Director: Erik Skjoldbjærg

Starring: Stellan Skarsgard

Having an obsession with film noir out of college, I immediately gravitated toward Insomina, when I heard the director’s aim was to turn the genre on its head. It was this visual style, using pervasive light in a disorienting and ubitiquitous manner, combined with the powerful performance by Stellan Skarsgard that cemented this film in my subconcious.

Being a pilot when I saw this film, I was all too familiar with the phenomena of insomnia, traveling through multiple time zones every day, never being able to convince your body and mind when night and day were falling. My travels also frequently took me to the Scandanavian countries, so I could relate to the way the constant sunlight wreaked havoc on the senses of the lead character in the film. The director magically captured this experience and combined it with a tense thriller in a completely unique way.

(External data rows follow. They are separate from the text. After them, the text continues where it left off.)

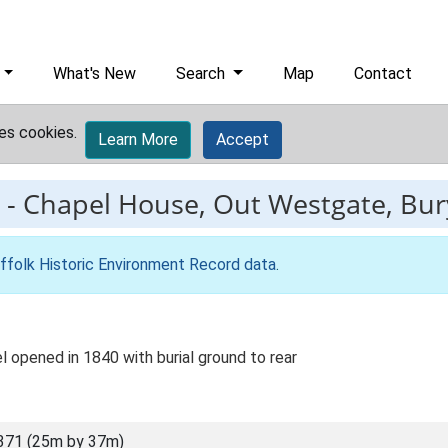
What's New
Search
Map
Contact
es cookies.
Learn More
Accept
-
Chapel House, Out Westgate, Bu
ffolk Historic Environment Record data
.
 opened in 1840 with burial ground to rear
371 (25m by 37m)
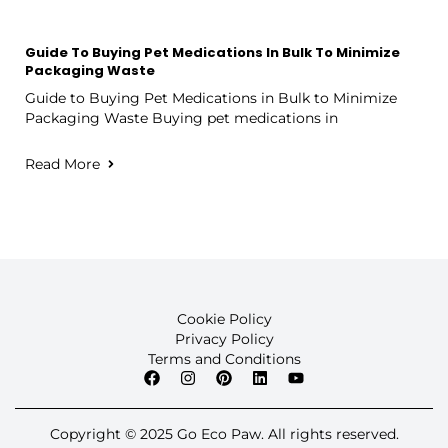
Guide To Buying Pet Medications In Bulk To Minimize
Packaging Waste
Guide to Buying Pet Medications in Bulk to Minimize
Packaging Waste Buying pet medications in
Read More
Cookie Policy
Privacy Policy
Terms and Conditions
Copyright © 2025 Go Eco Paw. All rights reserved.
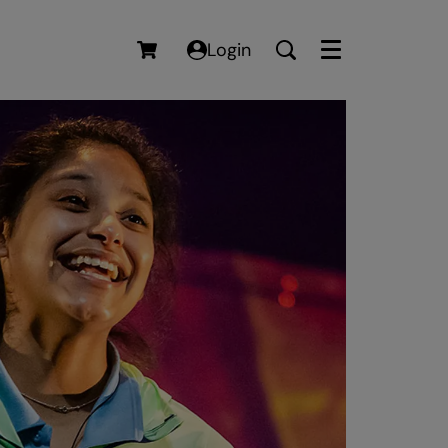
Login
Menu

Unlike the remake by Christopher Nolan, the original’s protagonist is far less likable and in turn more watchable. The less sleep he gets, the deeper a hole he sinks into. Accidentally killing his partner while investigating a serial killer in the Norweigian Artic, detective Jonas Engstrom, decides to cover up his mistake by blaming the murder on the killer. But his plan quickly unravels with his psyche, the less sleep he gets, and the more crimes he commits in an attempt to assuage his ever increasing guilt.

Skarsgard’s best performance to date in my opinion, this relentlessly bright film is at the same time, one of the darkest I’ve ever seen.

Other Notable Films by this Director: Prozac Nation (2001)

Don’t get this mixed up with the American version, they’re as different as night and day…see what I did there?